Data assembly: Infection data, niche modelling, phylogenies
We assembled infection data through a survey of peer-reviewed literature. This survey resulted in an updated version (Supporting Information) of the list published by Cruz-Laufer et al. (2021a). For abundance weighting in downstream analyses, we also assembled infection parameters including the number of examined hosts, infected hosts, and parasites. If no infection parameters were reported, we considered a report as a single infected specimen.

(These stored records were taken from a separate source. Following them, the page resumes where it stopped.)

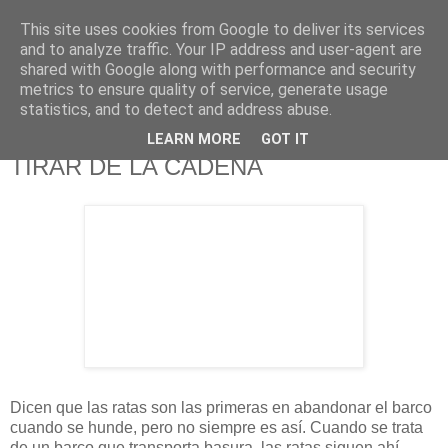
This site uses cookies from Google to deliver its services
625 RANAS
and to analyze traffic. Your IP address and user-agent are
shared with Google along with performance and security
metrics to ensure quality of service, generate usage
LA TELEVISIÓN DESDE EL PUNTO DE VISTA BATRACIO
statistics, and to detect and address abuse.
LEARN MORE
GOT IT
5/11/11
TIRAR DE LA CADENA
Dicen que las ratas son las primeras en abandonar el barco
cuando se hunde, pero no siempre es así. Cuando se trata
de un barco que transporta basura, las ratas siguen ahí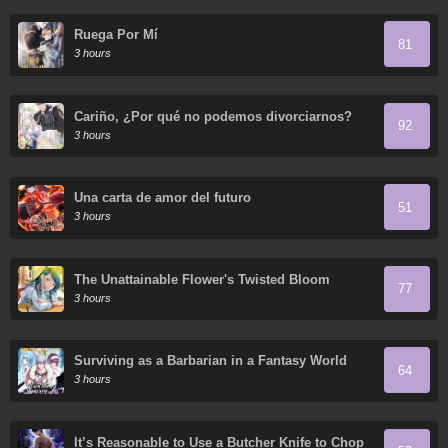
Ruega Por Mí
81
3 hours
Cariño, ¿Por qué no podemos divorciarnos?
92
3 hours
Una carta de amor del futuro
51
3 hours
The Unattainable Flower's Twisted Bloom
77
3 hours
Surviving as a Barbarian in a Fantasy World
64
3 hours
It’s Reasonable to Use a Butcher Knife to Chop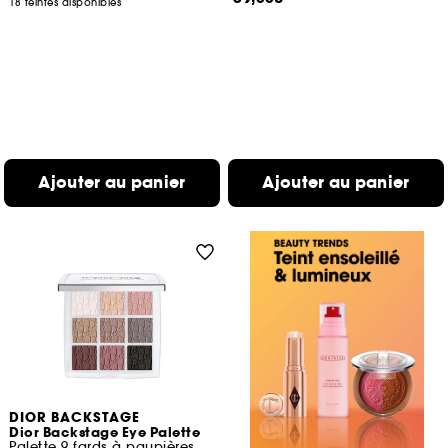
18 teintes disponibles
Ajouter au panier
Ajouter au panier
DIOR BACKSTAGE
Dior Backstage Eye Palette
Palette 9 fards à paupières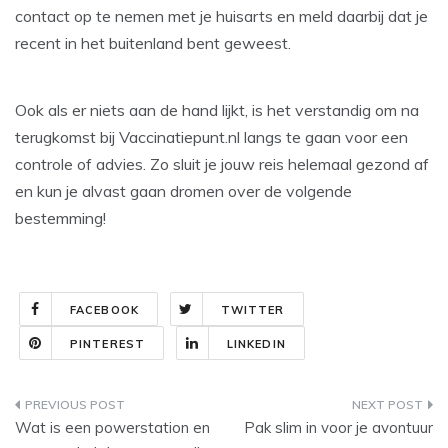
contact op te nemen met je huisarts en meld daarbij dat je
recent in het buitenland bent geweest.
Ook als er niets aan de hand lijkt, is het verstandig om na
terugkomst bij Vaccinatiepunt.nl langs te gaan voor een
controle of advies. Zo sluit je jouw reis helemaal gezond af
en kun je alvast gaan dromen over de volgende
bestemming!
FACEBOOK
TWITTER
PINTEREST
LINKEDIN
Post
Wat is een powerstation en
Pak slim in voor je avontuur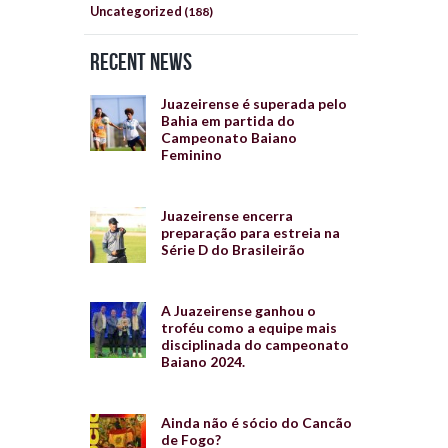
Uncategorized
(188)
Recent News
Juazeirense é superada pelo
Bahia em partida do
Campeonato Baiano
Feminino
Juazeirense encerra
preparação para estreia na
Série D do Brasileirão
A Juazeirense ganhou o
troféu como a equipe mais
disciplinada do campeonato
Baiano 2024.
Ainda não é sócio do Cancão
de Fogo?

We built host niche dendrograms based on ecological, geographical, and morphological data (Table 1) available in FishBase (Froese & Pauly 2000) and accessed through the R package rfishbase(Boettiger et al. 2012). Missing trophic level and habitat data were added through a literature survey (see Supporting Information). Dendrograms were built through hierarchical clustering in R (Pavoineet al. 2009) based on a Gower’s distance matrix (Gower 1971). Gower’s distances were calculated using the function dist.ktab in the R package ade4 v1.7.16 (Pavoine et al. 2009). As suggested by Clark & Clegg (2017), we accounted for uncertainty of the host niche by implementing a range of clustering algorithms implemented in the hclust function in R (incl.ward.D2 , single , complete , average ,mcquitty, median , and centroid ) (R Core Team 2021). We tested for topological congruence of the resulting dendrograms using the congruence among distance matrices (CADM) test (Legendre & Lapointe 2004; Campbell et al. 2011) in the R package apev5.4 (Paradis & Schliep 2019).
As no previous phylogenetic study on fishes covers all the species known to host members of Cichlidogyrus , we conducted a new analysis (see Appendix S1.1) based on DNA sequence data accessed on GenBank (Appendix S2) to infer phylogenetic distances between hosts. For the parasites, we included morphometric and phylogenetic data from Cruz-Laufer et al. (2021b), i.e. morphological measurements and 100 randomly sampled Bayesian tree topologies from the post-burn in fraction.